=== Section Start ===
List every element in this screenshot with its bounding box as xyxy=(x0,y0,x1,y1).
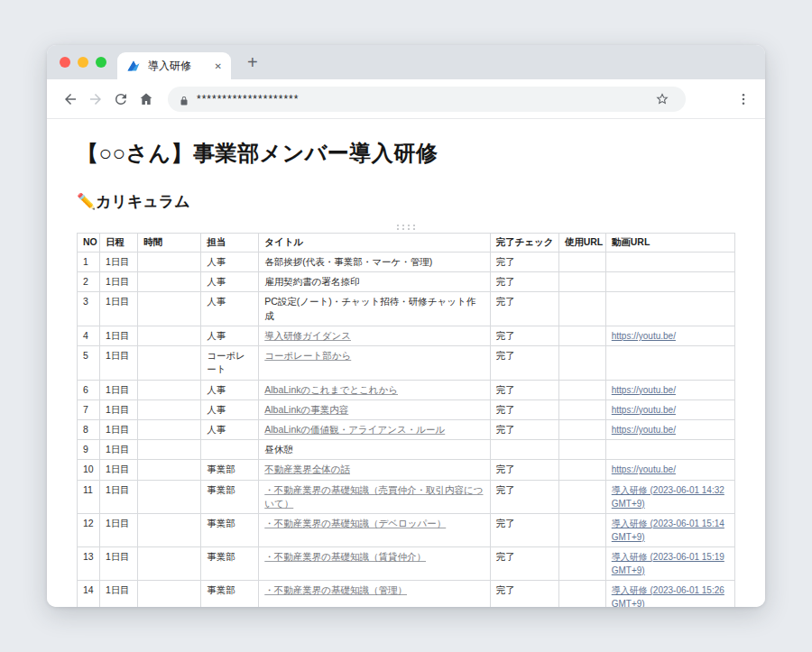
cell-done: 完了 xyxy=(490,292,558,326)
curriculum-title-link[interactable]: ・不動産業界の基礎知識（デベロッパー） xyxy=(264,518,446,528)
cell-no: 6 xyxy=(78,380,100,399)
cell-no: 8 xyxy=(78,419,100,439)
home-icon[interactable] xyxy=(134,87,159,112)
cell-use-url xyxy=(558,253,605,272)
video-url-link[interactable]: 導入研修 (2023-06-01 15:14 GMT+9) xyxy=(612,517,729,544)
curriculum-title-link[interactable]: AlbaLinkのこれまでとこれから xyxy=(264,384,398,395)
cell-day: 1日目 xyxy=(100,380,138,399)
cell-owner: 人事 xyxy=(201,292,259,326)
reload-icon[interactable] xyxy=(108,87,134,112)
cell-done: 完了 xyxy=(490,346,558,380)
cell-day: 1日目 xyxy=(100,440,138,460)
cell-owner: 人事 xyxy=(201,272,259,292)
cell-video-url: https://youtu.be/ xyxy=(605,419,734,439)
traffic-light-minimize[interactable] xyxy=(78,57,88,68)
browser-tab-strip: 導入研修 ✕ + xyxy=(47,45,765,79)
cell-time xyxy=(138,253,201,272)
cell-day: 1日目 xyxy=(100,460,138,480)
cell-no: 3 xyxy=(78,292,100,326)
curriculum-title-link[interactable]: コーポレート部から xyxy=(264,350,351,361)
browser-menu-icon[interactable] xyxy=(733,88,754,110)
header-use-url: 使用URL xyxy=(558,234,605,253)
traffic-lights xyxy=(60,45,106,79)
page-content: 【○○さん】事業部メンバー導入研修 ✏️カリキュラム NO 日程 時間 担当 タ… xyxy=(47,119,765,607)
address-bar[interactable]: ******************** xyxy=(168,87,686,112)
browser-tab[interactable]: 導入研修 ✕ xyxy=(117,52,231,79)
table-row: 91日目昼休憩 xyxy=(78,440,735,460)
cell-time xyxy=(138,480,201,513)
cell-done xyxy=(490,440,558,460)
cell-use-url xyxy=(558,480,605,513)
curriculum-title-link[interactable]: 導入研修ガイダンス xyxy=(264,330,351,341)
cell-day: 1日目 xyxy=(100,253,138,272)
cell-no: 13 xyxy=(78,547,100,581)
curriculum-title-link[interactable]: 不動産業界全体の話 xyxy=(264,464,350,474)
table-row: 71日目人事AlbaLinkの事業内容完了https://youtu.be/ xyxy=(78,399,735,419)
cell-no: 9 xyxy=(78,440,100,460)
video-url-link[interactable]: https://youtu.be/ xyxy=(612,403,729,417)
cell-no: 1 xyxy=(78,253,100,272)
traffic-light-zoom[interactable] xyxy=(96,57,106,68)
header-video-url: 動画URL xyxy=(605,234,734,253)
cell-time xyxy=(138,514,201,547)
cell-use-url xyxy=(558,292,605,326)
video-url-link[interactable]: https://youtu.be/ xyxy=(612,329,729,343)
curriculum-title-link[interactable]: ・不動産業界の基礎知識（管理） xyxy=(264,584,407,595)
cell-video-url xyxy=(605,292,734,326)
cell-use-url xyxy=(558,272,605,292)
forward-icon[interactable] xyxy=(83,87,108,112)
cell-done: 完了 xyxy=(490,460,558,480)
video-url-link[interactable]: https://youtu.be/ xyxy=(612,383,729,397)
cell-day: 1日目 xyxy=(100,326,138,345)
tab-close-icon[interactable]: ✕ xyxy=(215,61,222,71)
curriculum-title-link[interactable]: AlbaLinkの価値観・アライアンス・ルール xyxy=(264,424,445,435)
cell-video-url: 導入研修 (2023-06-01 15:26 GMT+9) xyxy=(605,581,734,607)
cell-title: ・不動産業界の基礎知識（デベロッパー） xyxy=(259,514,490,547)
bookmark-star-icon[interactable] xyxy=(650,87,675,112)
table-row: 51日目コーポレートコーポレート部から完了 xyxy=(78,346,735,380)
url-text[interactable]: ******************** xyxy=(197,93,650,106)
back-icon[interactable] xyxy=(58,87,83,112)
new-tab-button[interactable]: + xyxy=(242,51,263,73)
cell-video-url xyxy=(605,253,734,272)
cell-use-url xyxy=(558,326,605,345)
curriculum-title-link[interactable]: ・不動産業界の基礎知識（賃貸仲介） xyxy=(264,551,426,562)
cell-title: 各部挨拶(代表・事業部・マーケ・管理) xyxy=(259,253,490,272)
cell-done: 完了 xyxy=(490,581,558,607)
cell-owner: 事業部 xyxy=(201,547,259,581)
lock-icon[interactable] xyxy=(179,94,189,105)
cell-title: AlbaLinkの価値観・アライアンス・ルール xyxy=(259,419,490,439)
cell-done: 完了 xyxy=(490,419,558,439)
cell-time xyxy=(138,581,201,607)
curriculum-title-link[interactable]: ・不動産業界の基礎知識（売買仲介・取引内容について） xyxy=(264,484,483,509)
video-url-link[interactable]: 導入研修 (2023-06-01 15:19 GMT+9) xyxy=(612,550,729,577)
video-url-link[interactable]: 導入研修 (2023-06-01 14:32 GMT+9) xyxy=(612,483,729,510)
video-url-link[interactable]: 導入研修 (2023-06-01 15:26 GMT+9) xyxy=(612,583,729,607)
cell-time xyxy=(138,547,201,581)
video-url-link[interactable]: https://youtu.be/ xyxy=(612,423,729,436)
cell-time xyxy=(138,326,201,345)
traffic-light-close[interactable] xyxy=(60,57,70,68)
cell-video-url: https://youtu.be/ xyxy=(605,380,734,399)
table-row: 11日目人事各部挨拶(代表・事業部・マーケ・管理)完了 xyxy=(78,253,735,272)
cell-day: 1日目 xyxy=(100,399,138,419)
table-row: 61日目人事AlbaLinkのこれまでとこれから完了https://youtu.… xyxy=(78,380,735,399)
cell-owner: 人事 xyxy=(201,253,259,272)
table-drag-handle[interactable] xyxy=(395,224,417,232)
table-row: 121日目事業部・不動産業界の基礎知識（デベロッパー）完了導入研修 (2023-… xyxy=(78,514,735,547)
header-owner: 担当 xyxy=(201,234,259,253)
page-title: 【○○さん】事業部メンバー導入研修 xyxy=(77,139,735,168)
section-heading: ✏️カリキュラム xyxy=(77,191,735,212)
cell-time xyxy=(138,346,201,380)
cell-day: 1日目 xyxy=(100,514,138,547)
header-title: タイトル xyxy=(259,234,490,253)
cell-day: 1日目 xyxy=(100,547,138,581)
video-url-link[interactable]: https://youtu.be/ xyxy=(612,463,729,476)
cell-owner: 事業部 xyxy=(201,460,259,480)
cell-day: 1日目 xyxy=(100,272,138,292)
curriculum-title-link[interactable]: AlbaLinkの事業内容 xyxy=(264,404,348,415)
header-done: 完了チェック xyxy=(490,234,558,253)
cell-use-url xyxy=(558,547,605,581)
cell-owner: 人事 xyxy=(201,399,259,419)
cell-no: 10 xyxy=(78,460,100,480)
=== Section End ===
[EXERCISE BRIEF] Print the material in full and exactly, minus the pictures.

[RESPONSE]
List every element in this screenshot with its bounding box as xyxy=(x0,y0,x1,y1).
cell-done: 完了 xyxy=(490,292,558,326)
curriculum-title-link[interactable]: ・不動産業界の基礎知識（デベロッパー） xyxy=(264,518,446,528)
cell-no: 6 xyxy=(78,380,100,399)
cell-no: 8 xyxy=(78,419,100,439)
home-icon[interactable] xyxy=(134,87,159,112)
cell-use-url xyxy=(558,253,605,272)
video-url-link[interactable]: 導入研修 (2023-06-01 15:14 GMT+9) xyxy=(612,517,729,544)
curriculum-title-link[interactable]: AlbaLinkのこれまでとこれから xyxy=(264,384,398,395)
cell-day: 1日目 xyxy=(100,380,138,399)
cell-owner: 人事 xyxy=(201,292,259,326)
reload-icon[interactable] xyxy=(108,87,134,112)
cell-done: 完了 xyxy=(490,346,558,380)
cell-day: 1日目 xyxy=(100,440,138,460)
cell-owner: 人事 xyxy=(201,272,259,292)
cell-video-url: https://youtu.be/ xyxy=(605,419,734,439)
traffic-light-minimize[interactable] xyxy=(78,57,88,68)
browser-tab-strip: 導入研修 ✕ + xyxy=(47,45,765,79)
cell-time xyxy=(138,253,201,272)
cell-day: 1日目 xyxy=(100,460,138,480)
cell-no: 3 xyxy=(78,292,100,326)
curriculum-title-link[interactable]: コーポレート部から xyxy=(264,350,351,361)
browser-menu-icon[interactable] xyxy=(733,88,754,110)
header-use-url: 使用URL xyxy=(558,234,605,253)
traffic-lights xyxy=(60,45,106,79)
page-content: 【○○さん】事業部メンバー導入研修 ✏️カリキュラム NO 日程 時間 担当 タ… xyxy=(47,119,765,607)
address-bar[interactable]: ******************** xyxy=(168,87,686,112)
browser-tab[interactable]: 導入研修 ✕ xyxy=(117,52,231,79)
table-row: 91日目昼休憩 xyxy=(78,440,735,460)
cell-time xyxy=(138,480,201,513)
cell-done xyxy=(490,440,558,460)
cell-use-url xyxy=(558,480,605,513)
curriculum-title-link[interactable]: 導入研修ガイダンス xyxy=(264,330,351,341)
cell-day: 1日目 xyxy=(100,253,138,272)
cell-no: 13 xyxy=(78,547,100,581)
curriculum-title-link[interactable]: 不動産業界全体の話 xyxy=(264,464,350,474)
table-row: 71日目人事AlbaLinkの事業内容完了https://youtu.be/ xyxy=(78,399,735,419)
cell-no: 9 xyxy=(78,440,100,460)
video-url-link[interactable]: https://youtu.be/ xyxy=(612,403,729,417)
cell-no: 1 xyxy=(78,253,100,272)
traffic-light-zoom[interactable] xyxy=(96,57,106,68)
header-video-url: 動画URL xyxy=(605,234,734,253)
cell-time xyxy=(138,514,201,547)
cell-use-url xyxy=(558,292,605,326)
video-url-link[interactable]: https://youtu.be/ xyxy=(612,329,729,343)
curriculum-title-link[interactable]: ・不動産業界の基礎知識（管理） xyxy=(264,584,407,595)
cell-video-url xyxy=(605,292,734,326)
cell-use-url xyxy=(558,272,605,292)
forward-icon[interactable] xyxy=(83,87,108,112)
cell-done: 完了 xyxy=(490,460,558,480)
video-url-link[interactable]: https://youtu.be/ xyxy=(612,383,729,397)
cell-day: 1日目 xyxy=(100,326,138,345)
tab-close-icon[interactable]: ✕ xyxy=(215,61,222,71)
curriculum-title-link[interactable]: AlbaLinkの価値観・アライアンス・ルール xyxy=(264,424,445,435)
cell-video-url: 導入研修 (2023-06-01 15:26 GMT+9) xyxy=(605,581,734,607)
cell-title: ・不動産業界の基礎知識（デベロッパー） xyxy=(259,514,490,547)
bookmark-star-icon[interactable] xyxy=(650,87,675,112)
table-row: 51日目コーポレートコーポレート部から完了 xyxy=(78,346,735,380)
url-text[interactable]: ******************** xyxy=(197,93,650,106)
back-icon[interactable] xyxy=(58,87,83,112)
new-tab-button[interactable]: + xyxy=(242,51,263,73)
cell-video-url xyxy=(605,253,734,272)
cell-use-url xyxy=(558,326,605,345)
curriculum-title-link[interactable]: ・不動産業界の基礎知識（賃貸仲介） xyxy=(264,551,426,562)
cell-title: 各部挨拶(代表・事業部・マーケ・管理) xyxy=(259,253,490,272)
cell-done: 完了 xyxy=(490,581,558,607)
cell-owner: 事業部 xyxy=(201,547,259,581)
lock-icon[interactable] xyxy=(179,94,189,105)
cell-title: AlbaLinkの価値観・アライアンス・ルール xyxy=(259,419,490,439)
cell-done: 完了 xyxy=(490,419,558,439)
cell-time xyxy=(138,581,201,607)
curriculum-title-link[interactable]: ・不動産業界の基礎知識（売買仲介・取引内容について） xyxy=(264,484,483,509)
video-url-link[interactable]: 導入研修 (2023-06-01 15:19 GMT+9) xyxy=(612,550,729,577)
video-url-link[interactable]: 導入研修 (2023-06-01 14:32 GMT+9) xyxy=(612,483,729,510)
video-url-link[interactable]: 導入研修 (2023-06-01 15:26 GMT+9) xyxy=(612,583,729,607)
cell-time xyxy=(138,547,201,581)
video-url-link[interactable]: https://youtu.be/ xyxy=(612,423,729,436)
cell-time xyxy=(138,326,201,345)
traffic-light-close[interactable] xyxy=(60,57,70,68)
cell-video-url: https://youtu.be/ xyxy=(605,380,734,399)
table-row: 11日目人事各部挨拶(代表・事業部・マーケ・管理)完了 xyxy=(78,253,735,272)
cell-day: 1日目 xyxy=(100,399,138,419)
table-row: 61日目人事AlbaLinkのこれまでとこれから完了https://youtu.… xyxy=(78,380,735,399)
cell-owner: 人事 xyxy=(201,253,259,272)
table-drag-handle[interactable] xyxy=(395,224,417,232)
table-row: 121日目事業部・不動産業界の基礎知識（デベロッパー）完了導入研修 (2023-… xyxy=(78,514,735,547)
header-owner: 担当 xyxy=(201,234,259,253)
page-title: 【○○さん】事業部メンバー導入研修 xyxy=(77,139,735,168)
section-heading: ✏️カリキュラム xyxy=(77,191,735,212)
cell-time xyxy=(138,346,201,380)
cell-day: 1日目 xyxy=(100,514,138,547)
header-title: タイトル xyxy=(259,234,490,253)
cell-day: 1日目 xyxy=(100,547,138,581)
video-url-link[interactable]: https://youtu.be/ xyxy=(612,463,729,476)
cell-owner: 事業部 xyxy=(201,460,259,480)
cell-day: 1日目 xyxy=(100,272,138,292)
curriculum-title-link[interactable]: AlbaLinkの事業内容 xyxy=(264,404,348,415)
header-done: 完了チェック xyxy=(490,234,558,253)
cell-use-url xyxy=(558,547,605,581)
cell-owner: 人事 xyxy=(201,399,259,419)
cell-no: 10 xyxy=(78,460,100,480)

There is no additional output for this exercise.